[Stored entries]
———

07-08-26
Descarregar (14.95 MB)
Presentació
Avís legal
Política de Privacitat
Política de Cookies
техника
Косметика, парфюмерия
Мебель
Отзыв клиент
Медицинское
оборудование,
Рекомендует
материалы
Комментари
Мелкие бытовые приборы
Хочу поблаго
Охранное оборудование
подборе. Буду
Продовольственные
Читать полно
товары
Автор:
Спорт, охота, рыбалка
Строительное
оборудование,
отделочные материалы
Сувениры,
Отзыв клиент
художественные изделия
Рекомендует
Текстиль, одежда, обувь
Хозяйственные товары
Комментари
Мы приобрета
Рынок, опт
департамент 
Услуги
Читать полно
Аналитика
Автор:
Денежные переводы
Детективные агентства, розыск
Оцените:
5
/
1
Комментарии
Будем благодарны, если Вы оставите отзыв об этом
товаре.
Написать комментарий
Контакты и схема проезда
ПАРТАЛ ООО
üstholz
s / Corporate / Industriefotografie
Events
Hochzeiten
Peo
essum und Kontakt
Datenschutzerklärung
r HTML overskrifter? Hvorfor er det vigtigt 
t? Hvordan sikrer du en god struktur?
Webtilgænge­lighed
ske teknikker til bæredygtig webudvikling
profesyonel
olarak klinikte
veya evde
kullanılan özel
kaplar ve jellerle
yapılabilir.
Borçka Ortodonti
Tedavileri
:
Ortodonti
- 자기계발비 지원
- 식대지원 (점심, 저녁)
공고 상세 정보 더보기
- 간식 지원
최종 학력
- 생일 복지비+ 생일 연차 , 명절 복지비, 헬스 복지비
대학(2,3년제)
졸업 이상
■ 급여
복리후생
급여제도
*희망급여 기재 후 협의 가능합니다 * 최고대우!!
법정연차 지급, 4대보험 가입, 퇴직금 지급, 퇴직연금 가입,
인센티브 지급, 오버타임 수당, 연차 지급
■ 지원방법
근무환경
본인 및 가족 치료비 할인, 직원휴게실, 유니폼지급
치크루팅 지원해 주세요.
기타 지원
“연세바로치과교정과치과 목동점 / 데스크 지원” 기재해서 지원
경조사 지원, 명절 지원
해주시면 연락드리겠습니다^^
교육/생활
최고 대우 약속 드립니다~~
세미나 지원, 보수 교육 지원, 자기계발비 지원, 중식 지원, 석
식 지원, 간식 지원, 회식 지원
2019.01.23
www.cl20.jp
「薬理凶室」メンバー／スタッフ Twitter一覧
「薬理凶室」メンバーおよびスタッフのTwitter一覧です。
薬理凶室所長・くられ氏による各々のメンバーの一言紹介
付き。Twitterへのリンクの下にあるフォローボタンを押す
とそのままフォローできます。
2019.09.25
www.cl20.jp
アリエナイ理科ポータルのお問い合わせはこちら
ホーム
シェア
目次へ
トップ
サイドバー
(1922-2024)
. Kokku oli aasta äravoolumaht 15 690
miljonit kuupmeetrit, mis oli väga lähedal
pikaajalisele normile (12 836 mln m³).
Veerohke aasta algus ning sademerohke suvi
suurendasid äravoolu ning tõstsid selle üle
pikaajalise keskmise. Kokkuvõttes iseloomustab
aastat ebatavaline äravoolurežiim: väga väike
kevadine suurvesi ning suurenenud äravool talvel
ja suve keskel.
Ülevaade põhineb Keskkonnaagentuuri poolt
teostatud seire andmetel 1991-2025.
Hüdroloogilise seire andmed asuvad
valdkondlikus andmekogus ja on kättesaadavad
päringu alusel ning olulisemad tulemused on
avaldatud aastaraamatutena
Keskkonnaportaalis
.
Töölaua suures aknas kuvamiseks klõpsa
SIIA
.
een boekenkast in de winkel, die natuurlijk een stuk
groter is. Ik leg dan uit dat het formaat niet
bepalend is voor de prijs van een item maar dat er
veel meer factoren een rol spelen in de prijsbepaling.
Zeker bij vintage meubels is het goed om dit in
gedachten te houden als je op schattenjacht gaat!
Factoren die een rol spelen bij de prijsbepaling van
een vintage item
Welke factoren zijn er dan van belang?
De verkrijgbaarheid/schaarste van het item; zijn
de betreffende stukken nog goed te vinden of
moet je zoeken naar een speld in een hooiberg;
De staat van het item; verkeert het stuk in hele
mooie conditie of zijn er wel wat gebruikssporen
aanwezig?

———

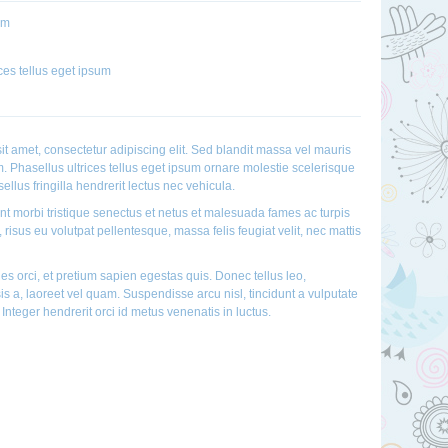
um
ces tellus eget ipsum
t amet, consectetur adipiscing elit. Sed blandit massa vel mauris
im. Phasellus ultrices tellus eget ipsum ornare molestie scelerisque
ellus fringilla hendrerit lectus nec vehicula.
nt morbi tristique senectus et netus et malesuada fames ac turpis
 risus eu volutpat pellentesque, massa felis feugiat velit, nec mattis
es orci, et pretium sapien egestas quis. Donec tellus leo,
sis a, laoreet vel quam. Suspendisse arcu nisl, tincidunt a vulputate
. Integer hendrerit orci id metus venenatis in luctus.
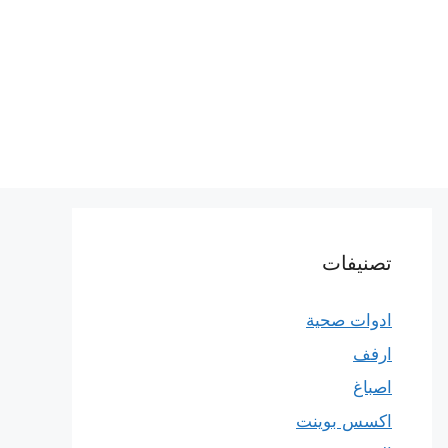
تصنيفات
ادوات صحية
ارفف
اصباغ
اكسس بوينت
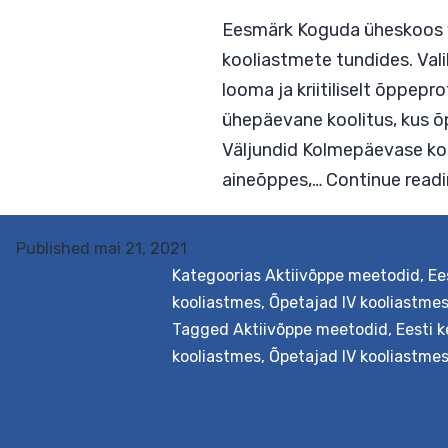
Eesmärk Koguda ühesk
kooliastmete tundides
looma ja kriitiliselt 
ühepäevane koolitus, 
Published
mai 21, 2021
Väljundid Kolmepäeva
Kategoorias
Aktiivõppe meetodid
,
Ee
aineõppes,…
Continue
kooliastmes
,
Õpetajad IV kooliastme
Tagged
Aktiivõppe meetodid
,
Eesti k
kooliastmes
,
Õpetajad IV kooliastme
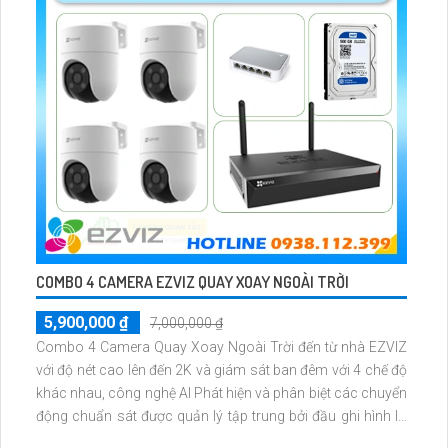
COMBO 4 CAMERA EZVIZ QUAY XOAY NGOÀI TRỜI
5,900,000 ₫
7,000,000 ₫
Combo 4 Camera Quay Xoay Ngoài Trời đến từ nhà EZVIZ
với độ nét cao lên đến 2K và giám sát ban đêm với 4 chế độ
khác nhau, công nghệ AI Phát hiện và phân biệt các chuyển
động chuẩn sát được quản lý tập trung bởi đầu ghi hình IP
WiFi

———

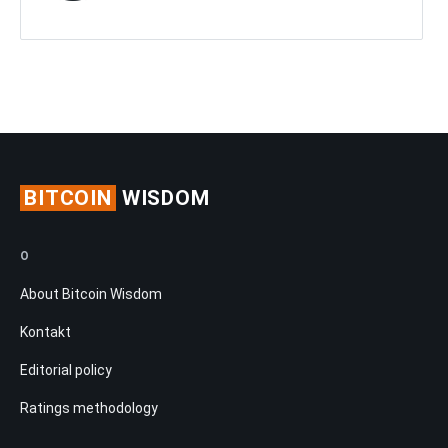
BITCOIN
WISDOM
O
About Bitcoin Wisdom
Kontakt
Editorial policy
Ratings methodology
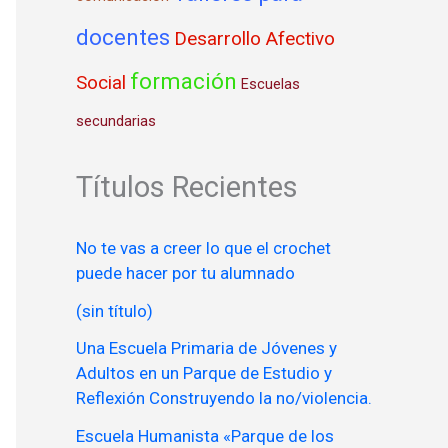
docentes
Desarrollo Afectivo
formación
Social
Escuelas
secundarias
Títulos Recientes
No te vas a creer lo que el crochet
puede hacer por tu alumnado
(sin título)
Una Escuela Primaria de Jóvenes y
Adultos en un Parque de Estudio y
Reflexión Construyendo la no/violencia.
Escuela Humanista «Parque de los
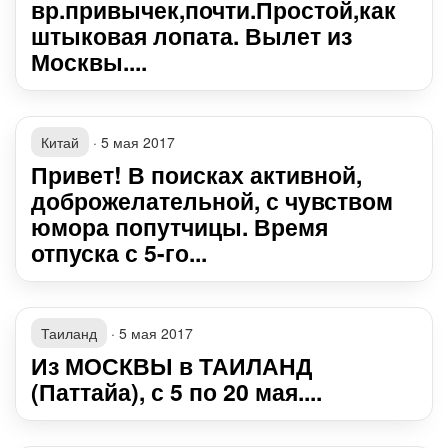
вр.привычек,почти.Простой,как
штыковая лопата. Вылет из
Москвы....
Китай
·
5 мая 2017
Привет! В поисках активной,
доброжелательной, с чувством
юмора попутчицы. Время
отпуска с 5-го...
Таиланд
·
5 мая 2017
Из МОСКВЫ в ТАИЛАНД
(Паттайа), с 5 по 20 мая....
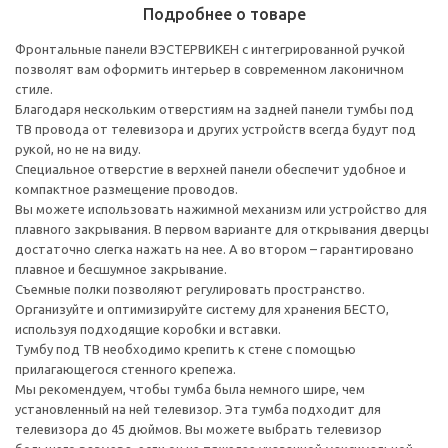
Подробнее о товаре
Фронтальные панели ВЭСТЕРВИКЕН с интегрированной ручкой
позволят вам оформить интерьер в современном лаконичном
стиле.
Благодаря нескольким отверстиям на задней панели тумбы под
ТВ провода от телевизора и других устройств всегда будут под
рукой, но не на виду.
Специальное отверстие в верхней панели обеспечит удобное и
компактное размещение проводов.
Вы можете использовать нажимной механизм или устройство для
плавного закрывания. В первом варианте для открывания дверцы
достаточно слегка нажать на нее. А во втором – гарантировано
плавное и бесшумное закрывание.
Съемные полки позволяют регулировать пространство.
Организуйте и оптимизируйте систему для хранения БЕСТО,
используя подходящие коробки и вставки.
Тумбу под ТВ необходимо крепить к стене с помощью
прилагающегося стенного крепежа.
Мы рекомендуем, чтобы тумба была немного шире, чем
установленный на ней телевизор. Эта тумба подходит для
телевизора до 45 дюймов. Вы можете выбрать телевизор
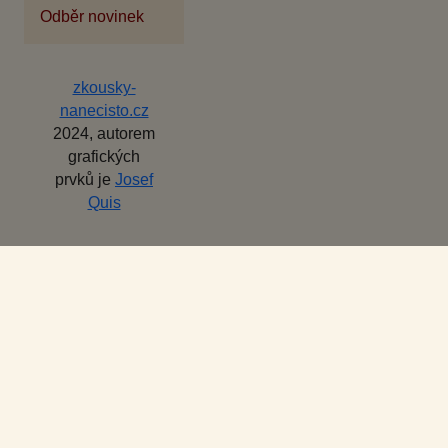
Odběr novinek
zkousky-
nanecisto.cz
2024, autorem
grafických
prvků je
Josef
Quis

———

PROMPT. Search the records for the string "seire", and copy every line that holds it.

WRITTEN ANSWER.
teostatud seire andmetel 1991-2025.
Hüdroloogilise seire andmed asuvad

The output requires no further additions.